(Records from a dataset)

'''

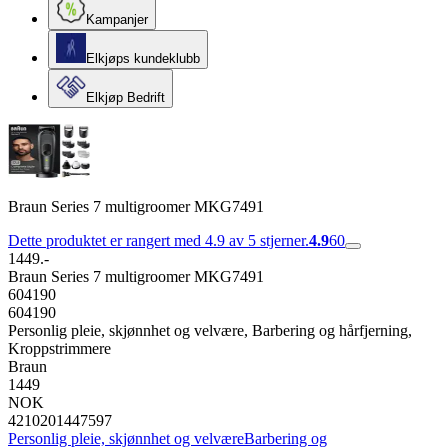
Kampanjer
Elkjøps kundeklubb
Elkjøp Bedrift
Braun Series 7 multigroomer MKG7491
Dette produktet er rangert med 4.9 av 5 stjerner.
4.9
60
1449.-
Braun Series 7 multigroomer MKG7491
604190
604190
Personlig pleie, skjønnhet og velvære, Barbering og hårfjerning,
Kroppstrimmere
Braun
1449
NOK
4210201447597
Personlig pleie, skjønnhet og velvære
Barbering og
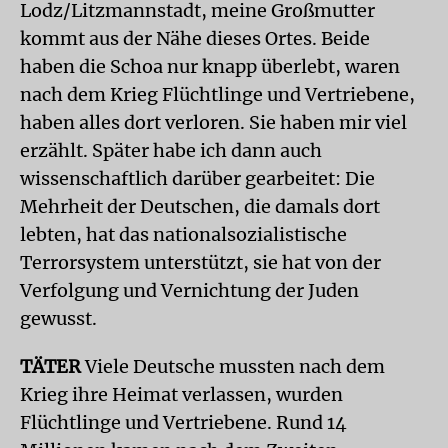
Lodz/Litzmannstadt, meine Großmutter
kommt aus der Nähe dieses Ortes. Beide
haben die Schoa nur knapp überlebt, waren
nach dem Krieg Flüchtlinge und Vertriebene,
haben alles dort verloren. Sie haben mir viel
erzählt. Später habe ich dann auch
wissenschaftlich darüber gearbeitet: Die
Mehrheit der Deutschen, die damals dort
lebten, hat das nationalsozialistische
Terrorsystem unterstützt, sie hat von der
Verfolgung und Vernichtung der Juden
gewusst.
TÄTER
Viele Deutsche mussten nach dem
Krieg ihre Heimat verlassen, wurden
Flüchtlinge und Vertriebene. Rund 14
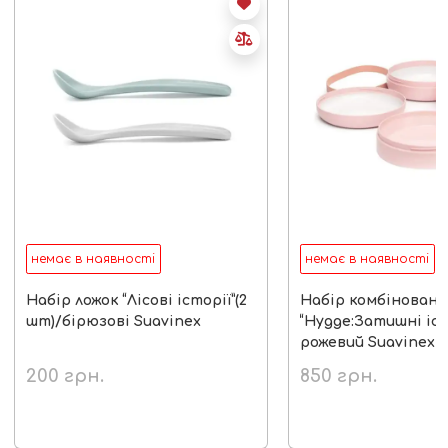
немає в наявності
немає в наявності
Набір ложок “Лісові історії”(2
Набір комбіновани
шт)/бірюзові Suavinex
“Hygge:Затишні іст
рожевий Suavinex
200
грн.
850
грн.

'''
'''

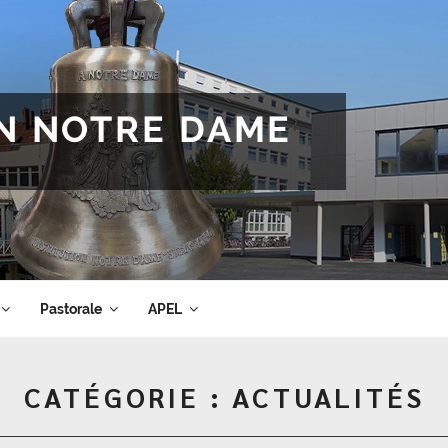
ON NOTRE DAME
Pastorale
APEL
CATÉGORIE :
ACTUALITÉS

'''
'''

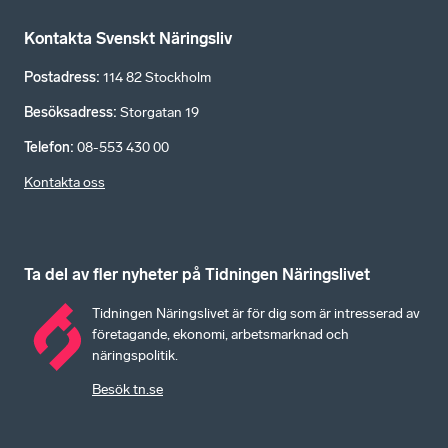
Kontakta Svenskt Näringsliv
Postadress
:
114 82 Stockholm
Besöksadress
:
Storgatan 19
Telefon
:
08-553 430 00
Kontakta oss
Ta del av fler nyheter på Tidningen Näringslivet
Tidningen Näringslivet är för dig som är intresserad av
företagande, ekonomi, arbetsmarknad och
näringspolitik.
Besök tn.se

'''

--- DIRECTIONS FOR THIS TASK ---
What is needed is a copy of every line above in which "Krieg" appears.

--- EXERCISE OUTPUT ---
nach dem Krieg Flüchtlinge und Vertriebene,
Krieg ihre Heimat verlassen, wurden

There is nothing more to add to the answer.